L’éducation permanente féministe
De manière concrète, Vie Féminine accomplit un travail d’émancipation individuelle et collective des femmes et développe une méthodologie unique : l’Éducation Permanente Féministe. Il s’agit d’une méthodologie qui permet aux femmes de prendre conscience que les inégalités qu’elles vivent trouvent leurs origines dans les conditions économiques, politiques et sociales. Elle donne aux femmes des outils d’analyse critique pour développer leur autonomie dans les différentes sphères de la vie et pour reprendre du pouvoir sur leur existence. Vie Féminine marque ainsi un tournant dans son approche d’éducation permanente avec les femmes, ne s’arrêtant plus à « l’interculturalité », ou la « diversité » ou autant d’autres mots qui dépolitisent la question raciste.
La formation : un levier essentiel
Un dispositif pédagogique a été développé pour travailler la question du racisme comme système de domination.
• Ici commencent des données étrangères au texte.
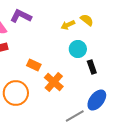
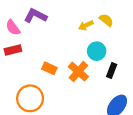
black rectangle: (92, 67) -> (112, 70), turned 40
orange cross: (54, 82) -> (78, 72), moved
Ce dispositif en 5 modules, dispensé sur 2 jours, constituait une formation complète et avait pour objectif de : Transmettre la grille de lecture du système de domination raciste; Illustrer les parallèles entre les systèmes de domination raciste, patriarcal et capitaliste ; Ancrer le système de domination raciste dans une perspective historique ; Analyser la manière dont le féminisme peut être instrumentalisé à des fins racistes; Faire entendre les voix de féministes racisées pour entrer dans une démarche de féminisme solidaire.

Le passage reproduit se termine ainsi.